I have heard that from the fighting men of the allied armies now in Europe have come back some exquisite verse,—such verse as one could not reasonably expect from men of their youth and previous environment. The same may be said of much of the verse of Alaska. The poems of Service and Dunham are well known. But alas, the bulk of the others never saw the light of day in print!

As has been said, however, Alaska is a land of contrasts. Not every one gets the same impression of the same thing! To prove it I quote a poem written by one of the many who did not find in Alaska just what they came to seek. The writer of the verses below was the steward on the Susie,—one of the boats which plied the Yukon during the gold rush. Evidently his claim proved worthless, or something else went wrong. For he has thus expressed himself:

AN IMPRESSION OF ALASKA

I am convinced that the Alaskans, whether they realize it or not, are poetic and imaginative. All over the country one finds the quaintest of names that have been bestowed upon the various localities by some follower of the trail, prospector, or other traveler. In one's journeyings he will come upon settlements bearing such names as Sunset, Paystreak, Anchorage and Fortymile. There are also the "Isles of God's Mercy" where Henry Hudson found shelter on his last voyage, "Anxiety Point" and "Return Reef" of Sir John Franklin, that Sir Galahad of explorers whose Eskimo name means "the man who does not molest our women." In Bank's Land is "Mercy Bay" and there is also the "Thank God" harbor so named by poor Hall on the Polaris.

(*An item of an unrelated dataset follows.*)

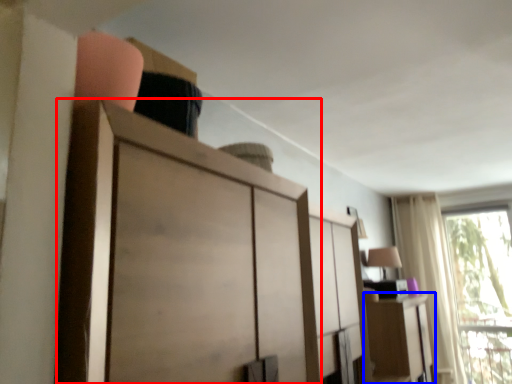 Question: Among these objects, which one is nearest to the camera, cupboard (highlighted by a red box) or cabinetry (highlighted by a blue box)?

Choices:
 (A) cupboard
 (B) cabinetry

Answer: (A)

So, if one could but gather them together, the poems and songs and pretty names of Alaska, each a part of her real history, it might make a column about three miles long, but—it would be mighty interesting reading!

One has but to glance at the map to see the similarity of the Alaskan coast to that of Norway. Will not the day come when her fiords and mountains, her Northern Lights and Midnight Sun will be as famed in song and story as those of Norway? Surely it will!